GNURadio and CUDA reprised

dubstep · January 11, 2011, 11:48pm

Greetings,

I’ve begun to look into accelerating GNURadio applications with Nvidia
CUDA
GPU’s
and have scanned through the archives of the discussion list. I had two
questions on the topic:

Is the CUDA-GNURadio port done by Martin DvH circa 2008 still
available and runnable? All links I’ve seen are broken.
Much of the results I’ve seen, both here and elsewhere, suggest that
CUDA is not typically applicable to general GNURadio applications. It
has worked in specific cases, but only where the data throughput
requirements are very high and the algorithms are extremely
parallelizable. Most of the discussion seems to be rather dated, with
no discussion after the introduction of Fermi (GTX400,500 and Tesla 20x0
series) cards.

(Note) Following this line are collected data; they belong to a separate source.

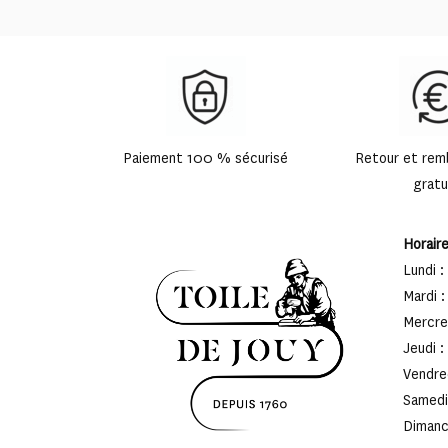
Paiement 100 % sécurisé
Retour et re
gratu
Horair
Lundi :
Mardi :
Mercred
Jeudi :
Vendred
Samedi 
Dimanch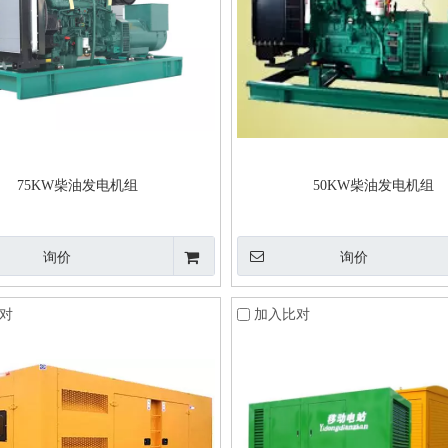
75KW柴油发电机组
50KW柴油发电机组
询价
询价
对
加入比对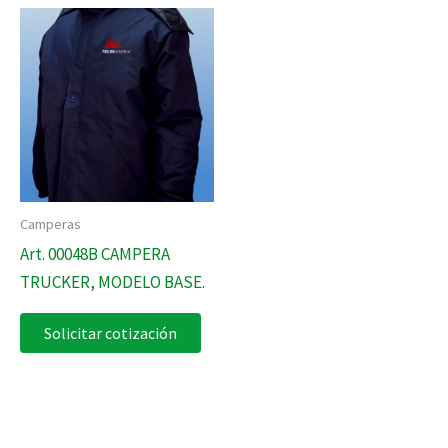
Camperas
Art. 00048B CAMPERA
TRUCKER, MODELO BASE.
Solicitar cotización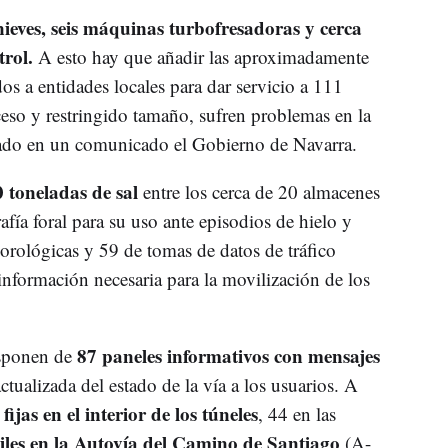
ieves, seis máquinas turbofresadoras y cerca
trol.
A esto hay que añadir las aproximadamente
os a entidades locales para dar servicio a 111
ceso y restringido tamaño, sufren problemas en la
rmado en un comunicado el Gobierno de Navarra.
 toneladas de sal
entre los cerca de 20 almacenes
afía foral para su uso ante episodios de hielo y
eorológicas y 59 de tomas de datos de tráfico
información necesaria para la movilización de los
87 paneles informativos con mensajes
isponen de
ctualizada del estado de la vía a los usuarios. A
ijas en el interior de los túneles
, 44 en las
les en la Autovía del Camino de Santiago
(A-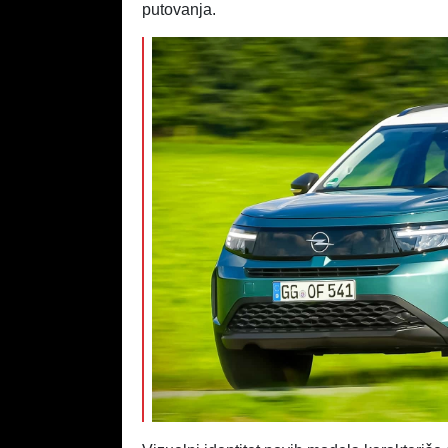
putovanja.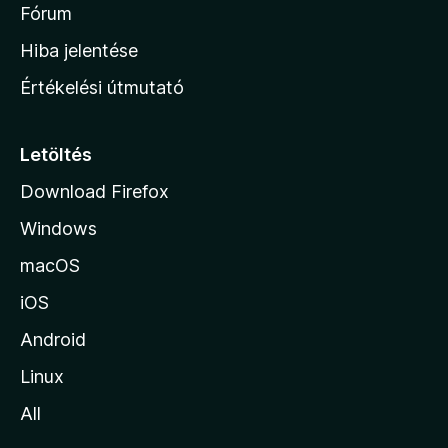
é
h
Fórum
t
s
é
o
e
Hiba jelentése
k
k
n
e
Értékelési útmutató
l
l
é
a
s
p
Letöltés
e
j
k
Download Firefox
á
Windows
r
a
macOS
iOS
Android
Linux
All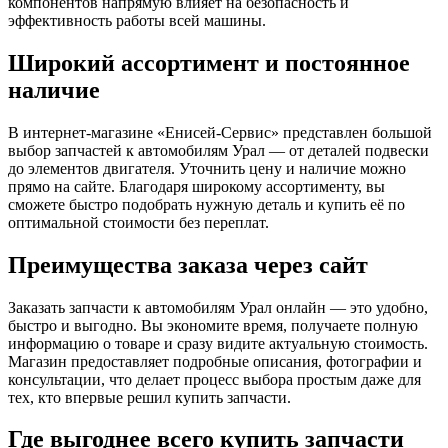
компонентов напрямую влияет на безопасность и
эффективность работы всей машины.
Широкий ассортимент и постоянное
наличие
В интернет-магазине «Енисей-Сервис» представлен большой
выбор запчастей к автомобилям Урал — от деталей подвески
до элементов двигателя. Уточнить цену и наличие можно
прямо на сайте. Благодаря широкому ассортименту, вы
сможете быстро подобрать нужную деталь и купить её по
оптимальной стоимости без переплат.
Преимущества заказа через сайт
Заказать запчасти к автомобилям Урал онлайн — это удобно,
быстро и выгодно. Вы экономите время, получаете полную
информацию о товаре и сразу видите актуальную стоимость.
Магазин предоставляет подробные описания, фотографии и
консультации, что делает процесс выбора простым даже для
тех, кто впервые решил купить запчасти.
Где выгоднее всего купить запчасти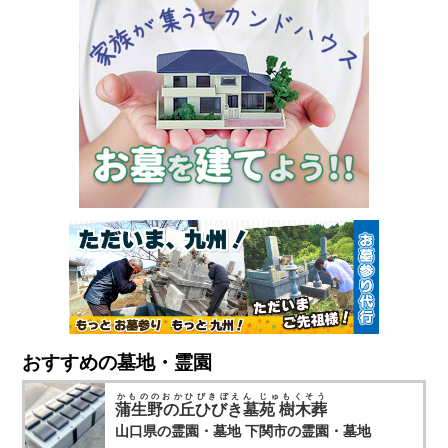
おすすめの墓地・霊園
かもののおかひびきぼえん じゅもくそう
蒲生野の丘ひびき墓苑 樹木葬
山口県の霊園・墓地
下関市の霊園・墓地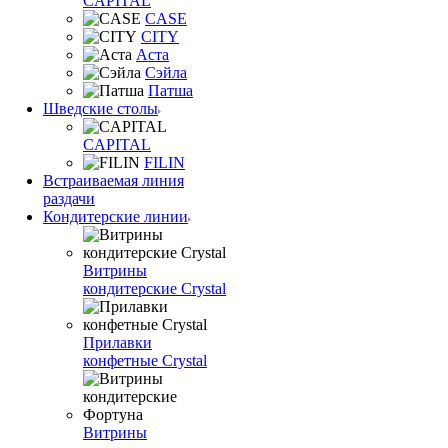
CAPITAL
CASE
CITY
Аста
Сэйла
Патша
Шведские столы
CAPITAL
FILIN
Встраиваемая линия
раздачи
Кондитерские линии
Витрины
кондитерские Crystal
Прилавки
конфетные Crystal
Витрины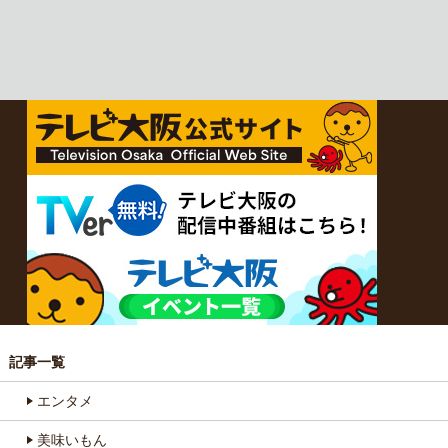
記事一覧
エンタメ
美味いもん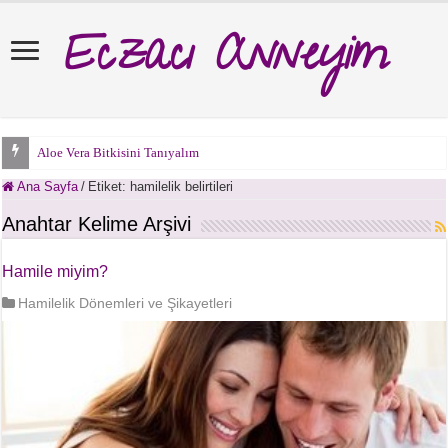
Eczacı Anneyim
Aloe Vera Bitkisini Tanıyalım
Ana Sayfa
/
Etiket:
hamilelik belirtileri
Anahtar Kelime Arşivi
Hamile miyim?
Hamilelik Dönemleri ve Şikayetleri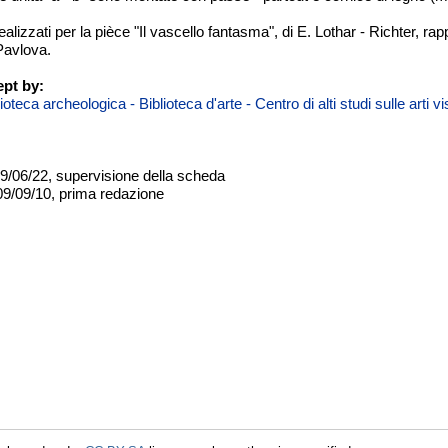
alizzati per la pièce "Il vascello fantasma", di E. Lothar - Richter, ra
 Pavlova.
pt by:
teca archeologica - Biblioteca d'arte - Centro di alti studi sulle arti 
09/06/22, supervisione della scheda
09/09/10, prima redazione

Does anyone have any comments on the feasibility of
these cards for GNURadio applications? Some of the major relevant
improvements are the ability to concurrently schedule multiple kernels
and asynchronously perform memory transfers.

Thank you,

Andrew H.

pond · January 12, 2011, 8:45am

On 11.01.2011 23:13, Andrew H. wrote:

I’ve begun to look into accelerating GNURadio applications with Nvidia CUDA
GPU’s
and have scanned through the archives of the discussion list. I had two
questions on the topic:

Is the CUDA-GNURadio port done by Martin DvH circa 2008 still
available and runnable? All links I’ve seen are broken.

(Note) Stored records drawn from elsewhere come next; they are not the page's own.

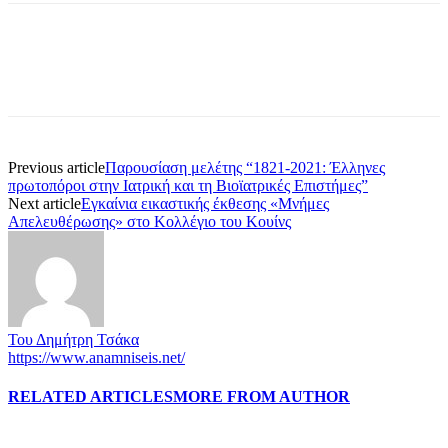
Previous article
Παρουσίαση μελέτης “1821-2021: Έλληνες
πρωτοπόροι στην Ιατρική και τη Βιοϊατρικές Επιστήμες”
Next article
Εγκαίνια εικαστικής έκθεσης «Μνήμες
Απελευθέρωσης» στο Κολλέγιο του Κουίνς
Του Δημήτρη Τσάκα
https://www.anamniseis.net/
RELATED ARTICLES
MORE FROM AUTHOR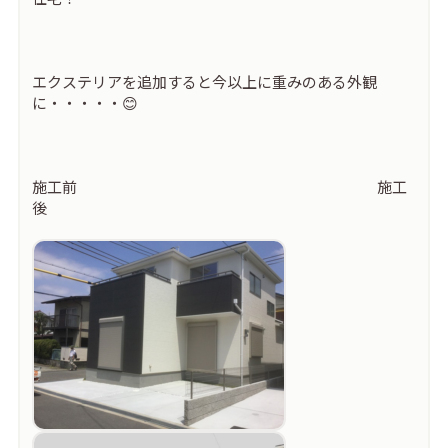
エクステリアを追加すると今以上に重みのある外観
に・・・・・😊
施工前 施工
後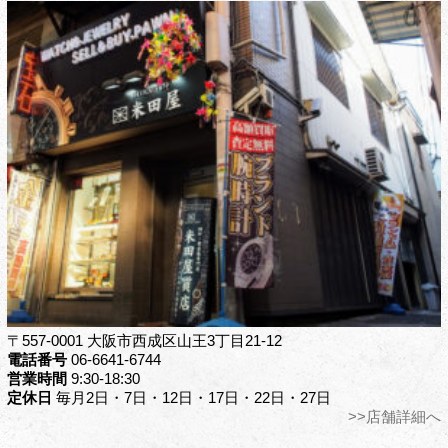
〒557-0001 大阪市西成区山王3丁目21-12
電話番号
06-6641-6744
営業時間
9:30-18:30
定休日
毎月2日・7日・12日・17日・22日・27日
>>店舗詳細へ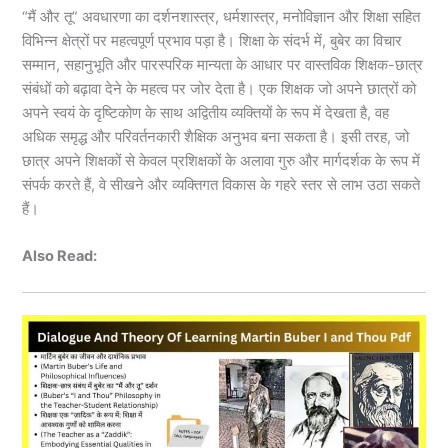
“मैं और तू” अवधारणा का दर्शनशास्त्र, धर्मशास्त्र, मनोविज्ञान और शिक्षा सहित
विभिन्न क्षेत्रों पर महत्वपूर्ण प्रभाव पड़ा है। शिक्षा के संदर्भ में, बुबेर का विचार
सम्मान, सहानुभूति और पारस्परिक मान्यता के आधार पर वास्तविक शिक्षक-छात्र
संबंधों को बढ़ावा देने के महत्व पर जोर देता है। एक शिक्षक जो अपने छात्रों को
अपने स्वयं के दृष्टिकोण के साथ अद्वितीय व्यक्तियों के रूप में देखता है, वह
अधिक समृद्ध और परिवर्तनकारी शैक्षिक अनुभव बना सकता है। इसी तरह, जो
छात्र अपने शिक्षकों से केवल प्रशिक्षकों के अलावा गुरु और मार्गदर्शक के रूप में
संपर्क करते हैं, वे सीखने और व्यक्तिगत विकास के गहरे स्तर से लाभ उठा सकते
हैं।
Also Read: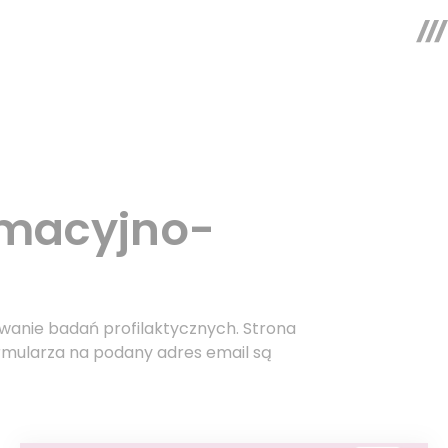
rmacyjno-
anie badań profilaktycznych. Strona
rmularza na podany adres email są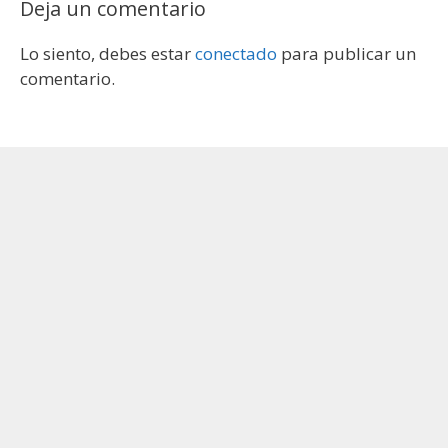
Deja un comentario
Lo siento, debes estar
conectado
para publicar un
comentario.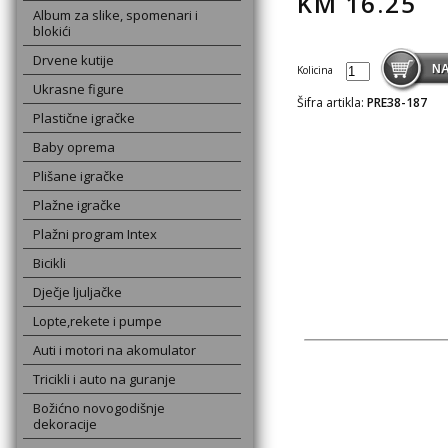
KM
16.25
Album za slike, spomenari i
blokići
Drvene kutije
Kolicina
Ukrasne figure
Šifra artikla:
PRE38-187
Plastične igračke
Baby oprema
Plišane igračke
Plažne igračke
Plažni program Intex
Bicikli
Dječje ljuljačke
Lopte,rekete i pumpe
Auti i motori na akomulator
Tricikli i auto na guranje
Božićno novogodišnje
dekoracije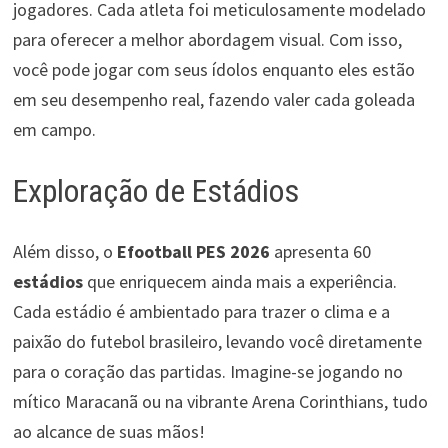
jogadores. Cada atleta foi meticulosamente modelado
para oferecer a melhor abordagem visual. Com isso,
você pode jogar com seus ídolos enquanto eles estão
em seu desempenho real, fazendo valer cada goleada
em campo.
Exploração de Estádios
Além disso, o
Efootball PES 2026
apresenta 60
estádios
que enriquecem ainda mais a experiência.
Cada estádio é ambientado para trazer o clima e a
paixão do futebol brasileiro, levando você diretamente
para o coração das partidas. Imagine-se jogando no
mítico Maracanã ou na vibrante Arena Corinthians, tudo
ao alcance de suas mãos!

Is CUDA really suitable? There is a certain overhead in data
communications.
CUDA is only useful, if it can compute complex things without
communicating.
But a data streaming application needs lots of I/O.
The CPU with SSE is also very fast in things like FFT.
I made some experiments with CUDA, but they were not very successful,
far below the peak FLOPS you get in benchmarks.
But I’m not an experienced programmer …

Much of the results I’ve seen, both here and elsewhere, suggest that
CUDA is not typically applicable to general GNURadio applications. It
has worked in specific cases, but only where the data throughput
requirements are very high and the algorithms are extremely

Yes, I had the same experiences. I tried to let CUDA do the
one-dimensional FFT.
It was slower than on CPU, had a large communication overhead.
Maybe better with larger FFT sizes, or with 2D FFT, or better
programming …
In contrast, the sample programs were very fast, but also very special
like Fractals computing, Image processing or particle physics.

these cards for GNURadio applications? Some of the major relevant
improvements are the ability to concurrently schedule multiple kernels
and asynchronously perform memory transfers.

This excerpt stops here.